— TASK TO COMPLETE —
Using the entries below, say how many of the lines carry "China". Write the number alone.

— INPUT FOR THIS TASK —

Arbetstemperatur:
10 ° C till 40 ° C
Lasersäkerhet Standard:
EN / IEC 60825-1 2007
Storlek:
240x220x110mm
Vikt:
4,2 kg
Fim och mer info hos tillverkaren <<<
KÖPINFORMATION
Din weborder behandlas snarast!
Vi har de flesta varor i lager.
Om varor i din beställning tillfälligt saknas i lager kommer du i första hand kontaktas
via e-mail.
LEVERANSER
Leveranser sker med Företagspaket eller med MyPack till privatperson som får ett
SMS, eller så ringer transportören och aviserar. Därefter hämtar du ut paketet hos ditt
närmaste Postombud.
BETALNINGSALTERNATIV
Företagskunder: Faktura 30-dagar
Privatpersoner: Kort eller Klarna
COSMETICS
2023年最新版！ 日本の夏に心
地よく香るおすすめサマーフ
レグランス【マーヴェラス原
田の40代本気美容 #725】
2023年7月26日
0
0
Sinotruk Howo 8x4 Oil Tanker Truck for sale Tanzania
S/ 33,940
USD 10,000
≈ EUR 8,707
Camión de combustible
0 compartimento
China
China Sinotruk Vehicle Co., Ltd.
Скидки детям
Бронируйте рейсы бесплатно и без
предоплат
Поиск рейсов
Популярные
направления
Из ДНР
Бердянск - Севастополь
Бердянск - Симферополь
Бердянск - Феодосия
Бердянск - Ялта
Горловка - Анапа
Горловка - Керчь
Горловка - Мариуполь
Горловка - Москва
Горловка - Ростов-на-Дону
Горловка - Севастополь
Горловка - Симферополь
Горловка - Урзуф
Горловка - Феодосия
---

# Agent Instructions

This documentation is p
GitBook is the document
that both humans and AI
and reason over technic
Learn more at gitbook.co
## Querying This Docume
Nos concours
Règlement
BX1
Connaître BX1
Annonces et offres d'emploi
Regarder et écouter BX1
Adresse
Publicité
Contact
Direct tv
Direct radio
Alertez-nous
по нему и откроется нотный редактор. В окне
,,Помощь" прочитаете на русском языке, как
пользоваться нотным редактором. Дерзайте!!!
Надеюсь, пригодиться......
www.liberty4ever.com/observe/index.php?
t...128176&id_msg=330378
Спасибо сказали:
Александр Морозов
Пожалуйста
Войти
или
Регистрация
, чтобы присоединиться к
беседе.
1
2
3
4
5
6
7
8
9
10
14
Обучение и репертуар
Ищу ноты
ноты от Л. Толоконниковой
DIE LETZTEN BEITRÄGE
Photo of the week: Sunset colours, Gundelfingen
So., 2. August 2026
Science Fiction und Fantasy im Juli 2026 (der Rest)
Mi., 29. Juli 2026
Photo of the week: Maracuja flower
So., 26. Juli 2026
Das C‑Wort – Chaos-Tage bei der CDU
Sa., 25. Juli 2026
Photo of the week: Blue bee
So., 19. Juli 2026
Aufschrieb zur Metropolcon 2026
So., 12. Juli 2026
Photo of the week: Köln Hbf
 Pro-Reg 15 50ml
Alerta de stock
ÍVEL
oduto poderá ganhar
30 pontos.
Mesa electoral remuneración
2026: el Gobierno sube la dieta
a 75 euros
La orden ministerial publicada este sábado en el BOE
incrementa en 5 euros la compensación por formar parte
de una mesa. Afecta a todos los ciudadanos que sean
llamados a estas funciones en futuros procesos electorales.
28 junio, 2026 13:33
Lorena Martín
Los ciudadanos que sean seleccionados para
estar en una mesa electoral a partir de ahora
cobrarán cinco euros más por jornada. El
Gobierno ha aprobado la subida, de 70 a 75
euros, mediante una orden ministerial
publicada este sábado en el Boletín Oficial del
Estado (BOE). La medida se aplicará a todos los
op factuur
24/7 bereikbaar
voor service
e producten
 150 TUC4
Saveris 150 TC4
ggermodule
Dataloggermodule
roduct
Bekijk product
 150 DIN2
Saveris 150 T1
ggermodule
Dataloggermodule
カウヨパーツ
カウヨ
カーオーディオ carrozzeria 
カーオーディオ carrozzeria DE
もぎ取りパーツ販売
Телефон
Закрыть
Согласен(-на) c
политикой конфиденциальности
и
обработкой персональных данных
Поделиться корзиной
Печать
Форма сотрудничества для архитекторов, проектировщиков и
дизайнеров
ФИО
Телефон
---
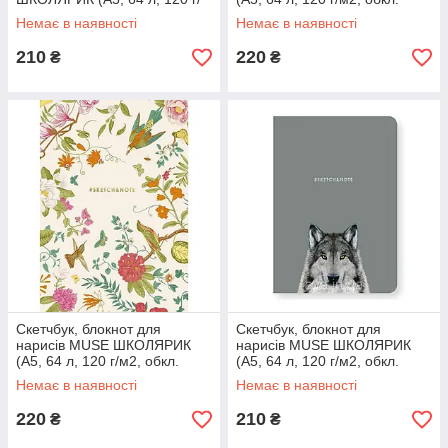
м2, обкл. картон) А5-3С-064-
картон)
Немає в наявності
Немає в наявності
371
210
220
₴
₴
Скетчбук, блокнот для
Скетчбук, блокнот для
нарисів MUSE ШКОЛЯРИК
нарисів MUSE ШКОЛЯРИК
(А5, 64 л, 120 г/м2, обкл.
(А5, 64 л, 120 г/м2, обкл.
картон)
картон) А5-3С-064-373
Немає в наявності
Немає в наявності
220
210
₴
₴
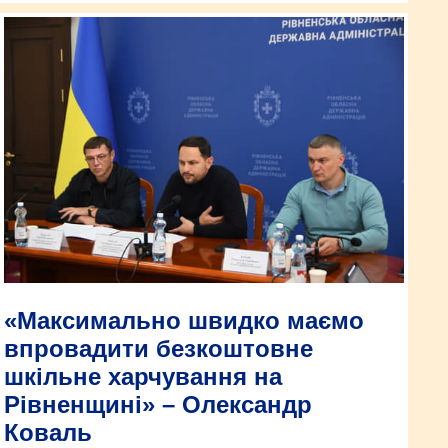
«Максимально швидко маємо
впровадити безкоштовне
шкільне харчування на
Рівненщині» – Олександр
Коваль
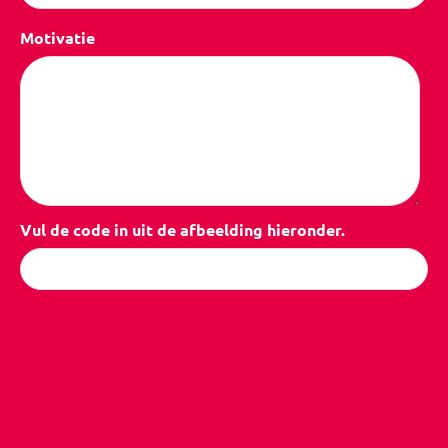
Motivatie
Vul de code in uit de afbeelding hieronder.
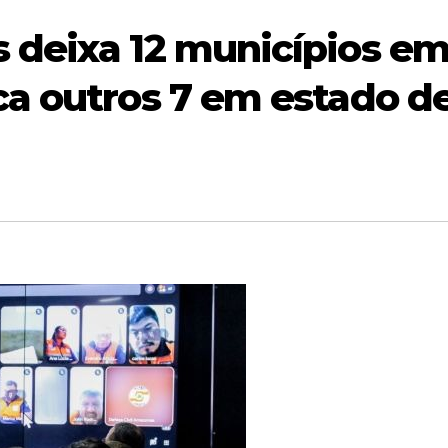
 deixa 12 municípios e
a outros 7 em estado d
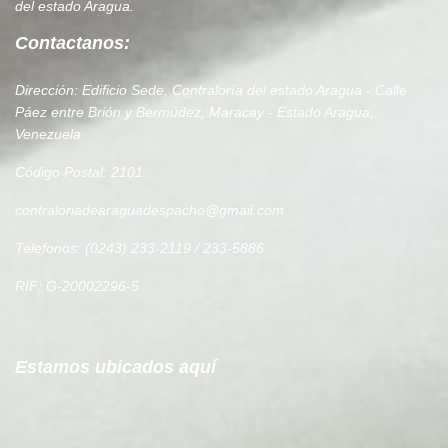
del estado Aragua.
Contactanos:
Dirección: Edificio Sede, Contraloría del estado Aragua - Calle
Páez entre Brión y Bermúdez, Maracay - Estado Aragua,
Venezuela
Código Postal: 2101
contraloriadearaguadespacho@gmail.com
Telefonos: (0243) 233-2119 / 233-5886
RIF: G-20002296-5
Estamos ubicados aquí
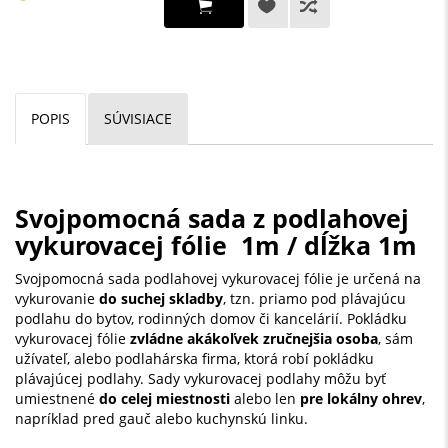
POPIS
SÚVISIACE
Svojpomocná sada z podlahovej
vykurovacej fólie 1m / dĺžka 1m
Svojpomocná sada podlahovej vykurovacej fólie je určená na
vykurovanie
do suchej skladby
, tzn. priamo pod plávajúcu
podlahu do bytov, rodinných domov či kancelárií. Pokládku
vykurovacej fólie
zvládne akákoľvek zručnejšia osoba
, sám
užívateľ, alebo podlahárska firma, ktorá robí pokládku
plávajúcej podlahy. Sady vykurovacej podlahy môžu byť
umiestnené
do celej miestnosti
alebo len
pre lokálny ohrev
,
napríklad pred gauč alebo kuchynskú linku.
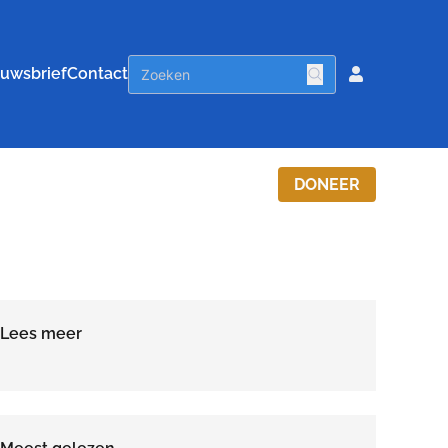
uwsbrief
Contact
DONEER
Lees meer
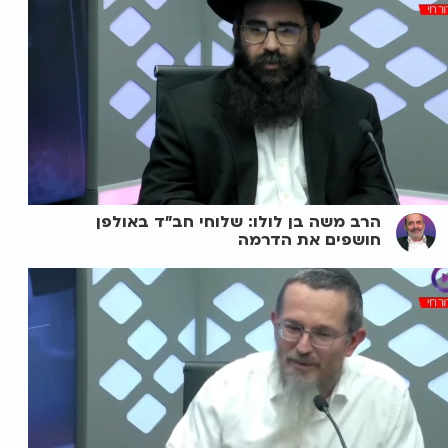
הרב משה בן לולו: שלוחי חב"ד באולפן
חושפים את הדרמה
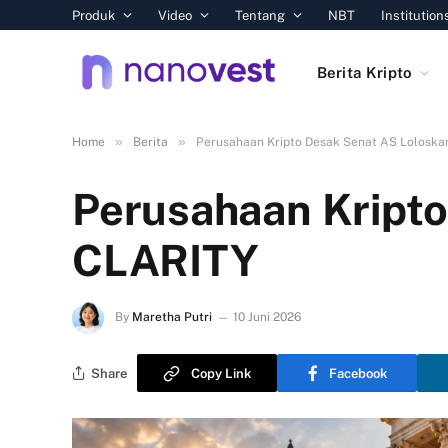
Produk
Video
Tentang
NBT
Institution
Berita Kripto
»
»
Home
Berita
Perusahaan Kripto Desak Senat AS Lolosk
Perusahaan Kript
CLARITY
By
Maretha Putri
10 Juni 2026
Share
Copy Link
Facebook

— RESPONSE —
2